Fortunately, in a companion article, the authors had addressed the issue of medication withdrawal in this same cohort (4). Withdrawal of medication was proposed in children less than 15 years of age who were seizure free for 2–3 years and for older patients who were seizure free for 5 years. However, the process was not random; for instance, withdrawal was typically not suggested for patients with juvenile myoclonic epilepsy. Medication withdrawal was attempted by 90 of the 148 patients, and an additional 14 patients achieved terminal remission but did not attempt medication withdrawal (4). Of the 90 patients, 81 ultimately did achieve terminal seizure remission without medication, but 33 of the 90 suffered a relapse during this process. Two relapsing patients regained seizure control on medication; 24 relapsing patients achieved terminal remission without needing to restart medication, but the 7 remaining patients have persisting seizures, with 6 continuing antiepileptic medication. This supplemental study indicates that the majority of patients ultimately achieve a lasting seizure and antiepileptic-medication-free state and that seizure occurrence as medication is tapered, does not necessarily preclude successful withdrawal. Moreover, the companion article reveals that a significant minority of seizure relapses reported in the present study occurred during deliberate medication withdrawal and such seizures typically do not indicate intractability.

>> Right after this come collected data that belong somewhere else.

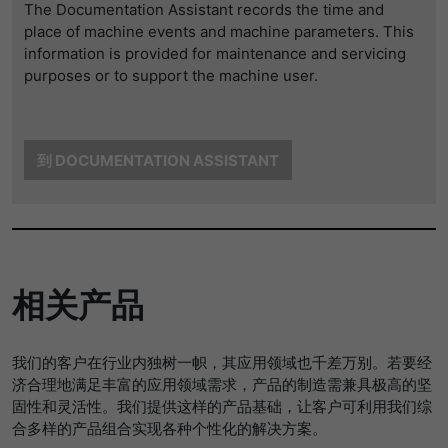
The Documentation Assistant records the time and
提供者
谷歌
寿命
1 Tag
place of machine events and machine parameters. This
information is provided for maintenance and servicing
寿命
一天
Wird für die Datenweiterleitung von
purposes or to support the machine user.
目的
einem Server an einen anderen
谷歌分析使用此cookie来帮助降低请求速
verwendet.
目的
度，并将数据收集限制在流量较高的网站
上。
到 DOCUMENTATION ASSISTANT
名字
bcookie
名字
_pk_id
提供者
LinkedIn
提供者
Matomo
寿命
2 Jahre
相关产品
寿命
1 Jahr und 1 Monat
Browser-ID-Cookie zur eindeutigen
目的
Identifizierung von Geräten, die auf
Matomo setzt dieses Cookie, um eine
LinkedIn-Dienste zugreifen.
目的
我们的客户在行业内独树一帜，其应用领域也千差万别。若要经
eindeutige Benutzer-ID zu speichern.
济合理地满足丰富的应用领域需求，产品的制造需兼具极高的坚
固性和灵活性。我们提供这样的产品基础，让客户可利用我们综
合多样的产品组合实现各种个性化的解决方案。
名字
_pk_ses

What are the implications of these data for current concepts of medical intractability? One concept is that intractability can be predicted according to the response to initial systematic medication trials (5). The occurrence of late initial remissions in 50% of the patients appears to be at odds with the possibility of reliable early identification of intractability. However, such a conclusion would be based on the assumptions that the initial interventions were appropriate, timely, and rapid and that the late onset of remission was not due to delay in institution of an appropriate regimen. Further analysis of the dataset by Sillanpää and Schmidt could clarify the reasons for a later initial remission. Even if further study confirmed that initial remission in many patients takes longer to achieve than previously assumed, it still is quite likely that certain clinical characteristics—such as epilepsy syndrome, etiology, and seizure frequency, in combination with response to initial medication trials—could ultimately prove to be reliable predictors of long-term intractability in a patient subgroup. A second current concept regarding medical intractability is that it may develop many years after the initial onset of the epilepsy (6). Among the Turku patients, 20 of the 117 patients who achieved an initial 5-year remission had a relapse and then never attained a terminal 5-year remission. The existence of this group supports the hypothesis of late development of intractability, but more information on the medication trials used would be needed to confirm the finding.

The current study, therefore, suggests that both concepts of intractability are correct for the appropriate patient subgroup: intractability occurs early and persistently in 19% of patients and late, after relapse, in 14%. This meticulous and thorough analysis yields no simple answers. The outcomes are complex and varied, as would be expected from the heterogeneous nature of the epileptic condition.